Opinion
March 31, 1988
Loft Zarkin (Frederic R. Zarkin of counsel), and Steven A. Rosen for objectant.
Abraham N. Kleinman, guardian ad litem.
In this proceeding to receive the proceeds of causes of action arising from decedent's death and to judicially account therefor, petitioner also seeks to bar decedent's husband from receiving any distributive interest in the recovery on the ground that he abandoned decedent (EPTL 5-1.2 [a] [5]). Respondent spouse has filed objections to the account insofar as it alleges that he abandoned decedent and seeks to bar him from a distribution of the net proceeds of the settlement. Moreover, objectant has demanded a jury trial of his objections. Although petitioner has not opposed the demand for jury trial, the guardian ad litem appointed to represent the interest of decedent's infant son opposes the application.

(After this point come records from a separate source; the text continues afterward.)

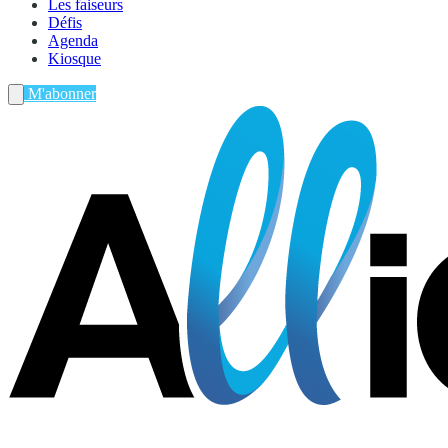
Les faiseurs
Défis
Agenda
Kiosque
M'abonner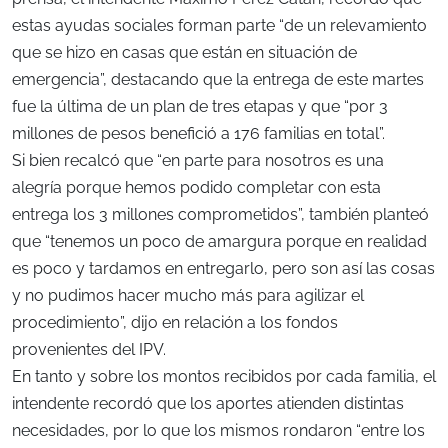
estas ayudas sociales forman parte “de un relevamiento
que se hizo en casas que están en situación de
emergencia”, destacando que la entrega de este martes
fue la última de un plan de tres etapas y que “por 3
millones de pesos benefició a 176 familias en total”.
Si bien recalcó que “en parte para nosotros es una
alegría porque hemos podido completar con esta
entrega los 3 millones comprometidos”, también planteó
que “tenemos un poco de amargura porque en realidad
es poco y tardamos en entregarlo, pero son así las cosas
y no pudimos hacer mucho más para agilizar el
procedimiento”, dijo en relación a los fondos
provenientes del IPV.
En tanto y sobre los montos recibidos por cada familia, el
intendente recordó que los aportes atienden distintas
necesidades, por lo que los mismos rondaron “entre los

The parties have not presented any case which discusses the right to a jury trial in a proceeding to distribute the proceeds of a negligence action.
N Y Constitution, article I, § 2 establishes the foundation for the right to jury trial in New York. The statute governing the right to jury trial in the Surrogate's Court is SCPA 502 (1), which provides that a party is entitled to trial by jury "in any proceeding in which any controverted question of fact arises as to which any party has a constitutional right of trial by jury and in any proceeding for the probate of a will in which such question of fact arises, if duly demanded." The law is clearly settled that it is the nature and substance of the claim and not the court or the nature of the proceeding in which said claim is advanced which governs the right to a jury trial (Matter of Mastro, 100 Misc.2d 866). The courts have consistently held that "In each instance it must be determined whether the nature and substance of the relief requested is in law or in equity" (Matter of Luria, 63 Misc.2d 675, 682). If the relief requested is one traditionally cognizable in law and included among those causes where jury trial is historically mandated by the Constitution or by statute, a jury trial must be had on demand. On the other hand, if the relief sought is traditionally cognizable in equity, then no right to jury trial exists since none was available at common law (O'Brien v Fitzgerald, 143 N.Y. 377; Van Rensselaer v Van Rensselaer, 113 N.Y. 207; Matter of Ruggiero, 51 A.D.2d 969; Matter of Fay, 70 Misc.2d 51, affd 41 A.D.2d 703; Matter of Luria, supra).
In view of the above principles, the right to jury trial has consistently been held to obtain in proceedings involving issues such as probate that are legal in nature but not to such fundamentally equitable issues as status, kinship, domicile, and right of election (Matter of Luria, supra; Matter of Adler, 3 Misc.2d 631; Matter of Erlanger, 136 Misc. 784, affd 229 App. Div. 778; Matter of Davis, 136 Misc. 400). In Matter of Ruggiero (supra) the Appellate Division definitively overruled all lingering precedents to the contrary with respect to the issue of status in an estate. The court held categorically that previous decisions to the contrary (i.e., Matter of Hamilton, 220 App. Div. 536) were no longer controlling and stated that "We think the time has come to make a declaration that we decline to follow its reasoning and to give it, together with its progeny, its quietus * * * on the issue of a trial by jury involving a question of status" (Matter of Ruggiero, supra, at 969). Accordingly, it is now well settled that a jury trial is not appropriate to determine the status of an individual in an estate.
Although respondent's pleadings are denominated as objections to the account of the fiduciary, the principal issue presented is that of respondent's status as decedent's surviving spouse. Upon the basis of all of the foregoing, it is concluded that respondent has no constitutional or statutory right to a jury trial on the issue of his status as surviving spouse of the decedent and his concomitant right to share in the estate (Matter of Cook, 244 N.Y. 63; Matter of Ruggiero, supra; Matter of Fay, supra; Matter of Erlanger, supra). Accordingly, the application for a trial by jury is denied. The objections to the account are set down for a hearing on April 27, 1988.